CMS’s National Conversation and Call for Regulatory Reform

Monday, June 26, 2017

On April 14, the Centers for Medicare & Medicaid Services (CMS) posted a proposed rule that includes an RFI (that’s government for “Request for Information”). Behind this seemingly bland solicitation is an opening by CMS to promote a “national conversation” on ways to improve our national health system that are “less bureaucratic and complex.”

The window on that comment period closed on Tuesday, June 13. The good news is a similar call for input also was included in the proposed payment rules for Skilled Nursing Facilities (SNF) and Inpatient Rehabilitation Facilities (IRF). So if you have a better mousetrap or a complaint, time is of the essence to submit your ideas and proposals to CMS in time for the SNF and IRF deadline June 26.

This opportunity is sandwiched in a proposed rule that would update Medicare payment and polices for when patients can be admitted into hospitals. (search for “C: Request for Information on CMS Flexibilities and Efficiencies”)

It is the open-endedness of the RFI’s request that I find commendable. It signals a willingness to think anew and think big. CMS wants advice on “positive solutions to better achieve transparency, flexibility, program simplification and innovation” to “inform the discussion on future regulatory action related to inpatient and long-term hospitals.”

CMS says that it wants this national conversation to be about improving “the health care delivery system … and how we can reduce burden for clinicians, providers and patients in a way that increases quality of care and decreases costs — thereby making the health care system more effective, simple, and accessible while maintaining program integrity and preventing fraud.”

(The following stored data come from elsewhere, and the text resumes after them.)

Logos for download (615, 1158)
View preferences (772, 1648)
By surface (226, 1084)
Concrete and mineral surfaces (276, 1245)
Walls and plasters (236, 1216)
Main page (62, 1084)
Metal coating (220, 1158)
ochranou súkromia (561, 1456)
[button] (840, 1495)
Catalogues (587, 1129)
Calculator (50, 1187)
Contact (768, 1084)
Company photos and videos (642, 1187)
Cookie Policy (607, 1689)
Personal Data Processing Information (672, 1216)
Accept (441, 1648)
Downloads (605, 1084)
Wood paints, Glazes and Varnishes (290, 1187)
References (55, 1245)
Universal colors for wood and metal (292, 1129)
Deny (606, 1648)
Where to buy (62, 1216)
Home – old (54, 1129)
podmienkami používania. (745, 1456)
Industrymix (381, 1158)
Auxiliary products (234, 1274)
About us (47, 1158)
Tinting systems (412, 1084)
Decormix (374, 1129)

CMS is asking for your ideas on ways to accomplish these goals through regulatory, sub-regulatory, policy, practice and procedural changes. When you think about it, the areas open to discussion are almost limitless.

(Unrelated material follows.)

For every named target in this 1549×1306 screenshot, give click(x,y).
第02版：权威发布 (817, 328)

How could we redesign the Medicare payment system? Eliminate or streamline reporting? Improve monitoring and documentation requirements? Promote operational flexibility? Share data to enhance patient care? Bolster the doctor-patient relationship?

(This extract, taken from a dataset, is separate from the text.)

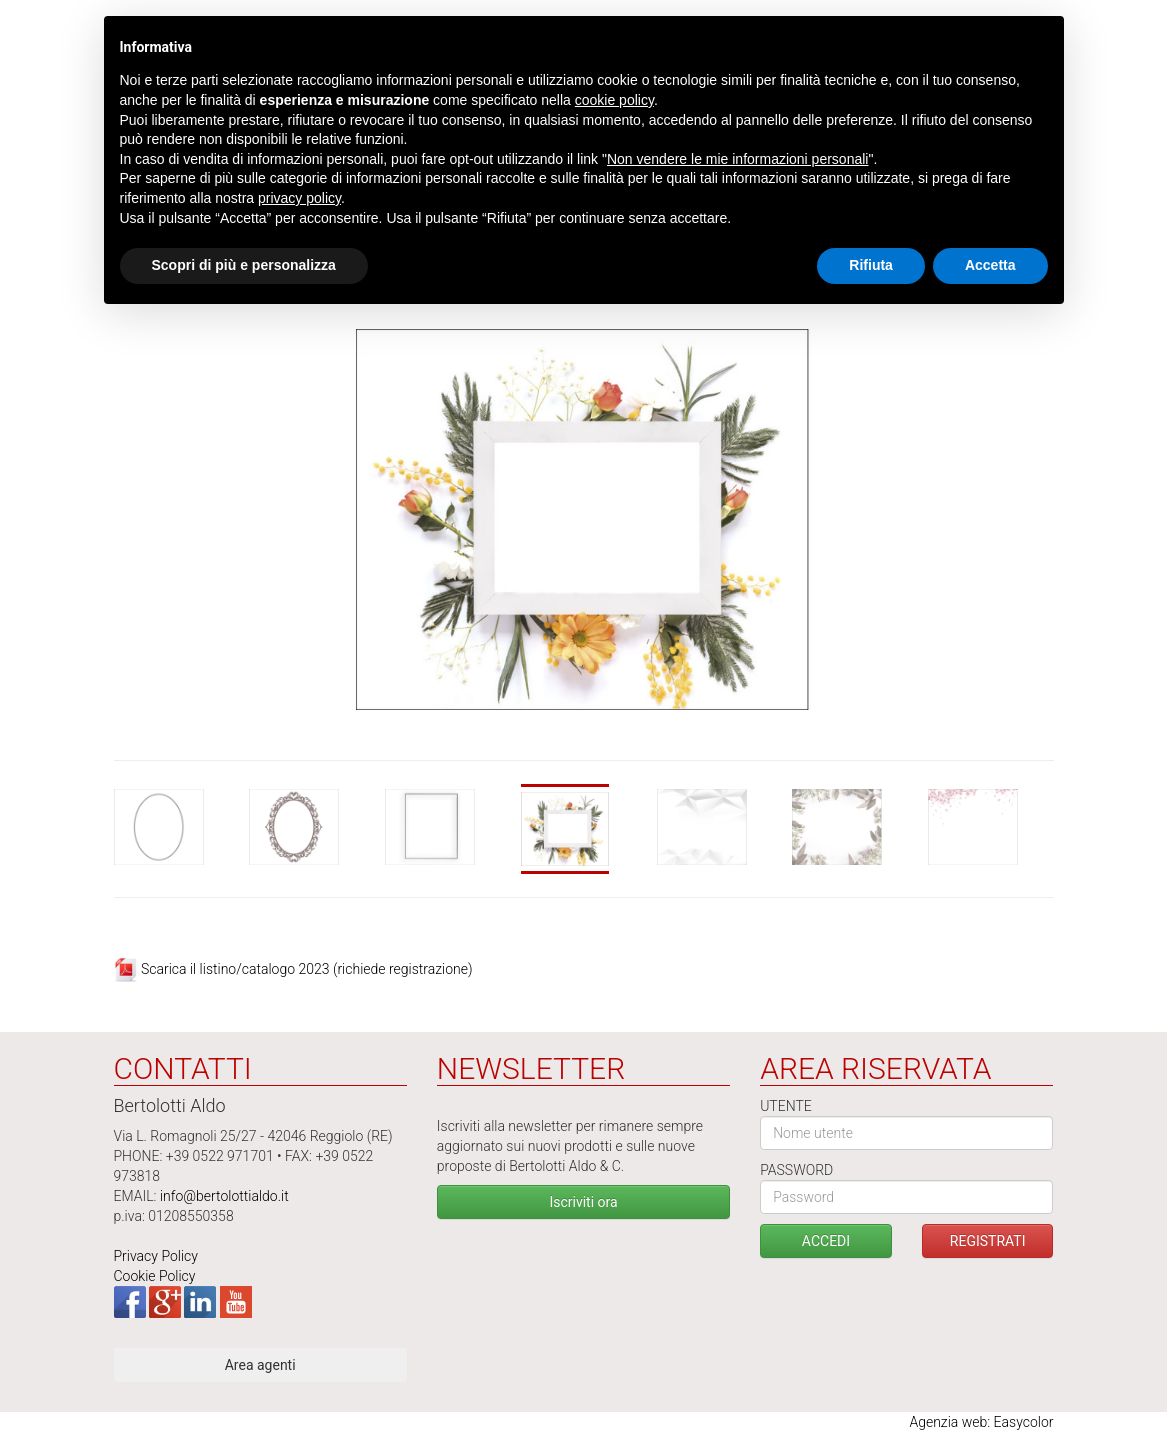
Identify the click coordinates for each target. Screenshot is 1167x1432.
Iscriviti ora (583, 1202)
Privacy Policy (156, 1256)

CMS is also asking for recommendations about ways it can simplify rules and policies for beneficiaries, clinicians, providers and suppliers.

In making your submissions, CMS says it wants you to give “clear and concise proposals” that are supported by data and examples. What ideas might we include in this public inbox for thoughtful suggestions?

Some might want to propose a CMS waiver allowing certified professionals, such as rehabilitation nurses, to have the same authority as physicians to order and create a plan for patients’ home care.

Others might suggest that the agency waive the requirement for patients to first have a three-day inpatient stay before qualifying for Medicare coverage of a stay in a SNF. With direct access to SNFs, this rule change might save some patients money and improve their outcomes.

I urge you to give CMS your best ideas on how to improve our nation’s delivery of health care to Medicare beneficiaries — and send them in before June 26.